■ **TASK**: Reproduce the following material exactly, including every line.

■ **RECORDS FOR THIS EXERCISE**:
BEGIN

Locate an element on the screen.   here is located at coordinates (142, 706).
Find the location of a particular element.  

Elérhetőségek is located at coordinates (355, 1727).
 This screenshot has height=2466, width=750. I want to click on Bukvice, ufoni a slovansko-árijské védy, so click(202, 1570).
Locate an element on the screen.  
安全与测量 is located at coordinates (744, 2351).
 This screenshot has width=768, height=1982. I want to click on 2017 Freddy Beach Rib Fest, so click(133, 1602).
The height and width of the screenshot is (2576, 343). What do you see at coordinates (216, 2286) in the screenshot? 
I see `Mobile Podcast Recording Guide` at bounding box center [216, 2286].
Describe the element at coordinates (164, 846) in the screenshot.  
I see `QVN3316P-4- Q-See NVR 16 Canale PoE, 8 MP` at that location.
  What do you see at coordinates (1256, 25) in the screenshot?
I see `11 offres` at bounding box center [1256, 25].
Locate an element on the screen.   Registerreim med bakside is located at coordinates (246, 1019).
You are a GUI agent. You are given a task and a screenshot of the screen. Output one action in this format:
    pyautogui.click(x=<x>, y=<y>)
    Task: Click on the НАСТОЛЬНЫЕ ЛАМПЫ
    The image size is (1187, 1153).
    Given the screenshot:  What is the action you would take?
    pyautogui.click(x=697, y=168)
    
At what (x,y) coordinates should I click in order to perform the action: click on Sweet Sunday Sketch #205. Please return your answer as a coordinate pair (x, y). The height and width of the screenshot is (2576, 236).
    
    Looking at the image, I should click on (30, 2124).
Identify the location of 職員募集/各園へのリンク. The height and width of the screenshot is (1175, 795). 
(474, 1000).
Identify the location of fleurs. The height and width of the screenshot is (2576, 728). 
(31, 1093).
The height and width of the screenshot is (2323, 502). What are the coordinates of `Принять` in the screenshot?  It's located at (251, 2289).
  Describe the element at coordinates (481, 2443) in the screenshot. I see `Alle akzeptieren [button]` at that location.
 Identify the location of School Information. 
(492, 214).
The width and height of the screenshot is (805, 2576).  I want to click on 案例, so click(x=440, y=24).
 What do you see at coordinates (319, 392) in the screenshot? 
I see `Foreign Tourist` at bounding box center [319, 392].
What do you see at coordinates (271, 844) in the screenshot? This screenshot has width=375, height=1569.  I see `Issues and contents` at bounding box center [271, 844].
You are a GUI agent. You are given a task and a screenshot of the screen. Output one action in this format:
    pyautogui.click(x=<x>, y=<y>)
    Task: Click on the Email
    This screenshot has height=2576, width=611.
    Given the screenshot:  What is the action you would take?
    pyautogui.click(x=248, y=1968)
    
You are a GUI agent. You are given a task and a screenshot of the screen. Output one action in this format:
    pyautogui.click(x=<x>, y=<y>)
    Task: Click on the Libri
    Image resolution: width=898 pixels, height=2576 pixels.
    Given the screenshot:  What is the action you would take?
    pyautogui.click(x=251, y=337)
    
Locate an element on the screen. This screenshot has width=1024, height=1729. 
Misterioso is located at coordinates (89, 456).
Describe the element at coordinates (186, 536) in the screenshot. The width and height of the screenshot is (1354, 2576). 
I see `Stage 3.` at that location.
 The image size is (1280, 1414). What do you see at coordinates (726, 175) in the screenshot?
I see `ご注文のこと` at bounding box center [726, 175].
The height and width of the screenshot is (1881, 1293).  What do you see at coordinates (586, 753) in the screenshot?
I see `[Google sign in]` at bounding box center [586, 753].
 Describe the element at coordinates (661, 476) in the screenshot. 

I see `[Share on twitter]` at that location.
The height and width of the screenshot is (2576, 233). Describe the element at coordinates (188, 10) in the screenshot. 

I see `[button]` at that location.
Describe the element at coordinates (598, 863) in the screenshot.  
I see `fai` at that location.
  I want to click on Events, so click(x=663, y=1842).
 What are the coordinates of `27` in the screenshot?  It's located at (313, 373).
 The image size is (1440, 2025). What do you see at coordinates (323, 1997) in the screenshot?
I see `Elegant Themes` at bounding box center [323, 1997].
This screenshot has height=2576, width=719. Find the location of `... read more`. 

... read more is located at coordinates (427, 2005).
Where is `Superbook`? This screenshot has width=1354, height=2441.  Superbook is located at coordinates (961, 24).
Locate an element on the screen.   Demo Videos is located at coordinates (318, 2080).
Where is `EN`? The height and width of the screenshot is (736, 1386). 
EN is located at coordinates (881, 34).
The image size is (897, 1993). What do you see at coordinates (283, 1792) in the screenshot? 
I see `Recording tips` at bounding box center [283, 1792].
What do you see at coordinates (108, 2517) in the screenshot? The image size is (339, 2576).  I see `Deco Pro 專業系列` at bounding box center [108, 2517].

END

■ **SOLUTION**:
Locate an element on the screen.   here is located at coordinates (142, 706).
Find the location of a particular element.  

Elérhetőségek is located at coordinates (355, 1727).
 This screenshot has height=2466, width=750. I want to click on Bukvice, ufoni a slovansko-árijské védy, so click(202, 1570).
Locate an element on the screen.  
安全与测量 is located at coordinates (744, 2351).
 This screenshot has width=768, height=1982. I want to click on 2017 Freddy Beach Rib Fest, so click(133, 1602).
The height and width of the screenshot is (2576, 343). What do you see at coordinates (216, 2286) in the screenshot? 
I see `Mobile Podcast Recording Guide` at bounding box center [216, 2286].
Describe the element at coordinates (164, 846) in the screenshot.  
I see `QVN3316P-4- Q-See NVR 16 Canale PoE, 8 MP` at that location.
  What do you see at coordinates (1256, 25) in the screenshot?
I see `11 offres` at bounding box center [1256, 25].
Locate an element on the screen.   Registerreim med bakside is located at coordinates (246, 1019).
You are a GUI agent. You are given a task and a screenshot of the screen. Output one action in this format:
    pyautogui.click(x=<x>, y=<y>)
    Task: Click on the НАСТОЛЬНЫЕ ЛАМПЫ
    The image size is (1187, 1153).
    Given the screenshot:  What is the action you would take?
    pyautogui.click(x=697, y=168)
    
At what (x,y) coordinates should I click in order to perform the action: click on Sweet Sunday Sketch #205. Please return your answer as a coordinate pair (x, y). The height and width of the screenshot is (2576, 236).
    
    Looking at the image, I should click on (30, 2124).
Identify the location of 職員募集/各園へのリンク. The height and width of the screenshot is (1175, 795). 
(474, 1000).
Identify the location of fleurs. The height and width of the screenshot is (2576, 728). 
(31, 1093).
The height and width of the screenshot is (2323, 502). What are the coordinates of `Принять` in the screenshot?  It's located at (251, 2289).
  Describe the element at coordinates (481, 2443) in the screenshot. I see `Alle akzeptieren [button]` at that location.
 Identify the location of School Information. 
(492, 214).
The width and height of the screenshot is (805, 2576).  I want to click on 案例, so click(x=440, y=24).
 What do you see at coordinates (319, 392) in the screenshot? 
I see `Foreign Tourist` at bounding box center [319, 392].
What do you see at coordinates (271, 844) in the screenshot? This screenshot has width=375, height=1569.  I see `Issues and contents` at bounding box center [271, 844].
You are a GUI agent. You are given a task and a screenshot of the screen. Output one action in this format:
    pyautogui.click(x=<x>, y=<y>)
    Task: Click on the Email
    This screenshot has height=2576, width=611.
    Given the screenshot:  What is the action you would take?
    pyautogui.click(x=248, y=1968)
    
You are a GUI agent. You are given a task and a screenshot of the screen. Output one action in this format:
    pyautogui.click(x=<x>, y=<y>)
    Task: Click on the Libri
    Image resolution: width=898 pixels, height=2576 pixels.
    Given the screenshot:  What is the action you would take?
    pyautogui.click(x=251, y=337)
    
Locate an element on the screen. This screenshot has width=1024, height=1729. 
Misterioso is located at coordinates (89, 456).
Describe the element at coordinates (186, 536) in the screenshot. The width and height of the screenshot is (1354, 2576). 
I see `Stage 3.` at that location.
 The image size is (1280, 1414). What do you see at coordinates (726, 175) in the screenshot?
I see `ご注文のこと` at bounding box center [726, 175].
The height and width of the screenshot is (1881, 1293).  What do you see at coordinates (586, 753) in the screenshot?
I see `[Google sign in]` at bounding box center [586, 753].
 Describe the element at coordinates (661, 476) in the screenshot. 

I see `[Share on twitter]` at that location.
The height and width of the screenshot is (2576, 233). Describe the element at coordinates (188, 10) in the screenshot. 

I see `[button]` at that location.
Describe the element at coordinates (598, 863) in the screenshot.  
I see `fai` at that location.
  I want to click on Events, so click(x=663, y=1842).
 What are the coordinates of `27` in the screenshot?  It's located at (313, 373).
 The image size is (1440, 2025). What do you see at coordinates (323, 1997) in the screenshot?
I see `Elegant Themes` at bounding box center [323, 1997].
This screenshot has height=2576, width=719. Find the location of `... read more`. 

... read more is located at coordinates (427, 2005).
Where is `Superbook`? This screenshot has width=1354, height=2441.  Superbook is located at coordinates (961, 24).
Locate an element on the screen.   Demo Videos is located at coordinates (318, 2080).
Where is `EN`? The height and width of the screenshot is (736, 1386). 
EN is located at coordinates (881, 34).
The image size is (897, 1993). What do you see at coordinates (283, 1792) in the screenshot? 
I see `Recording tips` at bounding box center [283, 1792].
What do you see at coordinates (108, 2517) in the screenshot? The image size is (339, 2576).  I see `Deco Pro 專業系列` at bounding box center [108, 2517].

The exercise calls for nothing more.